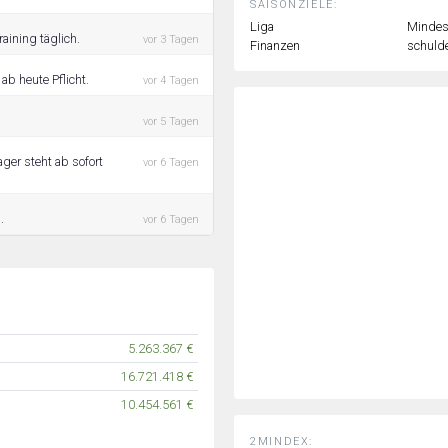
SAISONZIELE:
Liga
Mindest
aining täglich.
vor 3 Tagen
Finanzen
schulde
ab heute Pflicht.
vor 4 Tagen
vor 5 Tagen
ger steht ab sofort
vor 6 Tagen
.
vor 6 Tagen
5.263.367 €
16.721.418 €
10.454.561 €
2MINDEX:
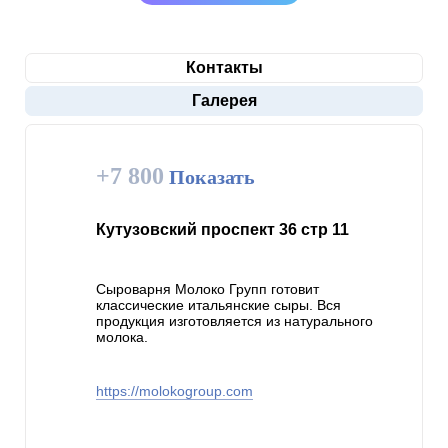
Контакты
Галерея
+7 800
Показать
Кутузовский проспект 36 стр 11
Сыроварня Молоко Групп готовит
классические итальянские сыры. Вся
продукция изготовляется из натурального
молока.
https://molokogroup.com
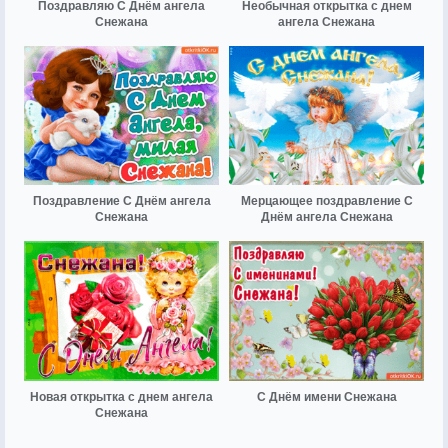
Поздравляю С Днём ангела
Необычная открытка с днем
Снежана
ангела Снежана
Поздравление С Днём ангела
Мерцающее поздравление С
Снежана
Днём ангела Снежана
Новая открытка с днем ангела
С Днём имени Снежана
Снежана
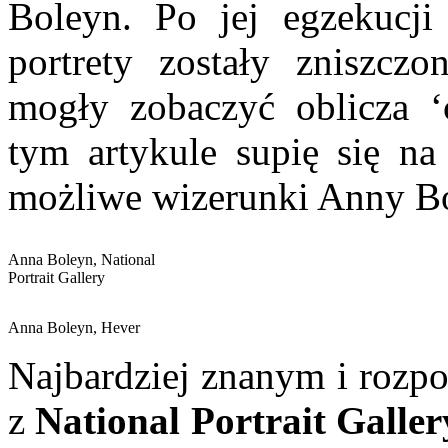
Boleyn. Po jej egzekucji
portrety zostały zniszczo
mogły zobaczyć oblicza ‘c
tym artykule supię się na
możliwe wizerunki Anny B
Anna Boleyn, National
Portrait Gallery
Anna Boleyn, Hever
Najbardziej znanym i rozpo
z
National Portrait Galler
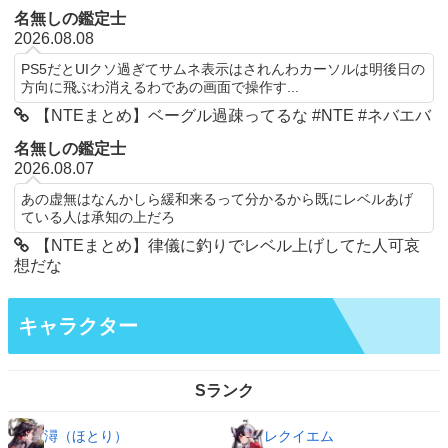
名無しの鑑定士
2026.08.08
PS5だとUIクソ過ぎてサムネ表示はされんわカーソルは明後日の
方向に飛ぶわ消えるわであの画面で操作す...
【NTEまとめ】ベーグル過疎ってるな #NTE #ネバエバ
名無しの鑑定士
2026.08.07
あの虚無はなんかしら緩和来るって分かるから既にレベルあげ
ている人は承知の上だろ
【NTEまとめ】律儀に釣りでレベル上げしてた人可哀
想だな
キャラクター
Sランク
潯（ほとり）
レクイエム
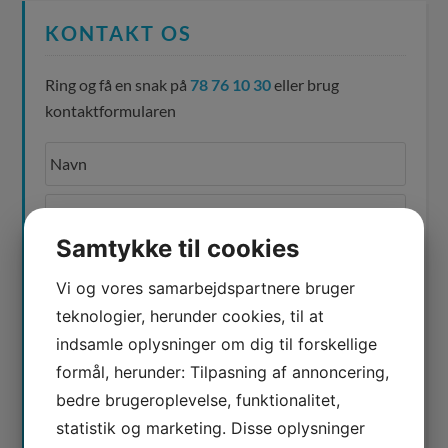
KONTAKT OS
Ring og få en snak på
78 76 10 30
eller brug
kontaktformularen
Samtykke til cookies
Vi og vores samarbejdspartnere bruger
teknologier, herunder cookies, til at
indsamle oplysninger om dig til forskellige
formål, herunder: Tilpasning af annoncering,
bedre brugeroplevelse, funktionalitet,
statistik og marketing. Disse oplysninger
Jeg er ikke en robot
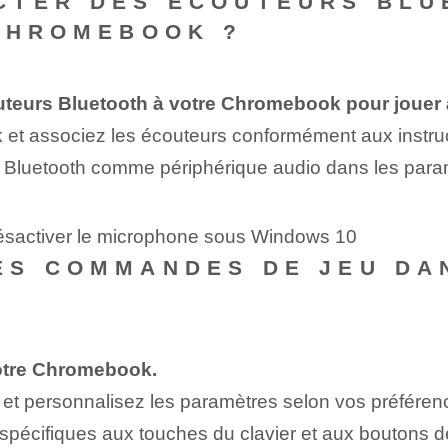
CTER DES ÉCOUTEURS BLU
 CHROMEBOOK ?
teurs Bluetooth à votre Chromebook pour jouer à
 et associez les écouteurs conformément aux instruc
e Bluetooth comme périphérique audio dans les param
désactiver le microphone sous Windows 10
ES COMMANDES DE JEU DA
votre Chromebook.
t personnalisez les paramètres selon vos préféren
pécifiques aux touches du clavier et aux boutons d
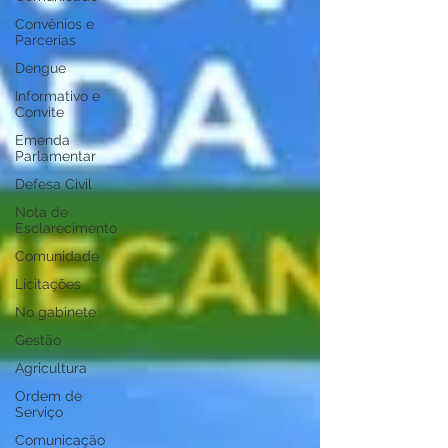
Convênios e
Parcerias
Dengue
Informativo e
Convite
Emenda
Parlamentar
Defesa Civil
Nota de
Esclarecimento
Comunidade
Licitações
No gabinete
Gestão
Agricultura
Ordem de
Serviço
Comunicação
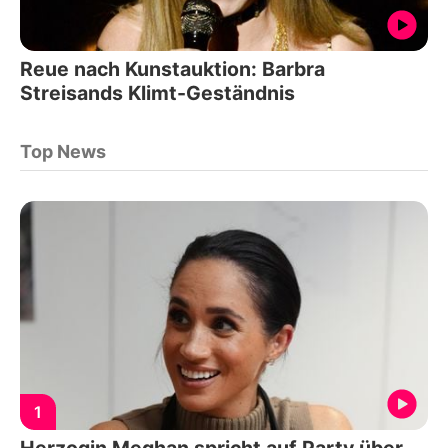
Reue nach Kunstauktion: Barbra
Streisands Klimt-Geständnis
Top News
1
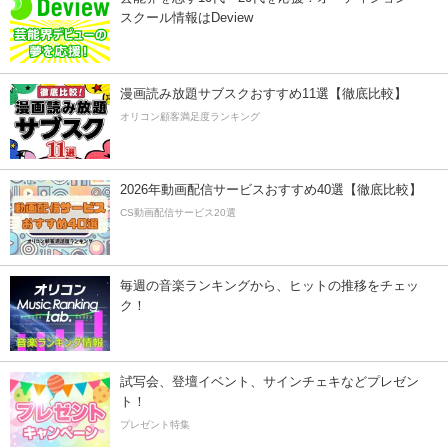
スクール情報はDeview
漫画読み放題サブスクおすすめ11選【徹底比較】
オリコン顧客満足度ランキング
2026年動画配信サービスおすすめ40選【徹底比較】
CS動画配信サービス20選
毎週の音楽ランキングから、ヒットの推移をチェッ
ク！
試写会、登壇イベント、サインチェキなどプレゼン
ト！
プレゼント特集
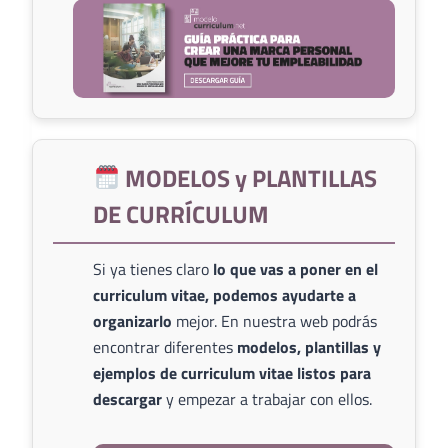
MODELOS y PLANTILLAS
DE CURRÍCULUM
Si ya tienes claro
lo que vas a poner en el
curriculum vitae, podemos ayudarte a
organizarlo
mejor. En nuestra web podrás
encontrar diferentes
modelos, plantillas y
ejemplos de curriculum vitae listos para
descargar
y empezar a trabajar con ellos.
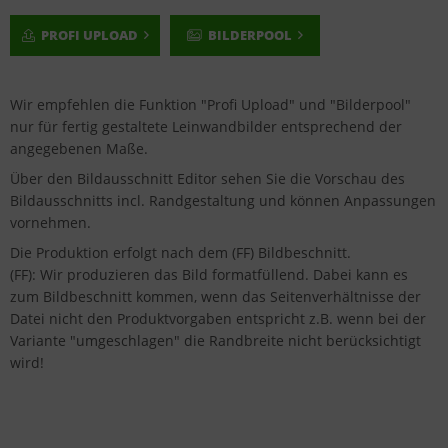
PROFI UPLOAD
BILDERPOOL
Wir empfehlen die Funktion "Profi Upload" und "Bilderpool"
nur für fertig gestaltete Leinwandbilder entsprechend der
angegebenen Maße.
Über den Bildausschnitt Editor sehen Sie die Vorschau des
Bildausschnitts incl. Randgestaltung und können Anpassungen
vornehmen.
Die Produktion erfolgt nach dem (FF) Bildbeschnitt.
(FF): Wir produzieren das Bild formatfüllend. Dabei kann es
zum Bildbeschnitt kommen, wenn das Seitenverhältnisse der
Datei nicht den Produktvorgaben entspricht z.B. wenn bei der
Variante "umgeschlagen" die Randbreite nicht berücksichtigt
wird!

++++++++++++++++++++

WORK INSTRUCTION:
How many of the lines above include the string "Tagen"? Reply with the number by itself.

ANSWER BOX:
5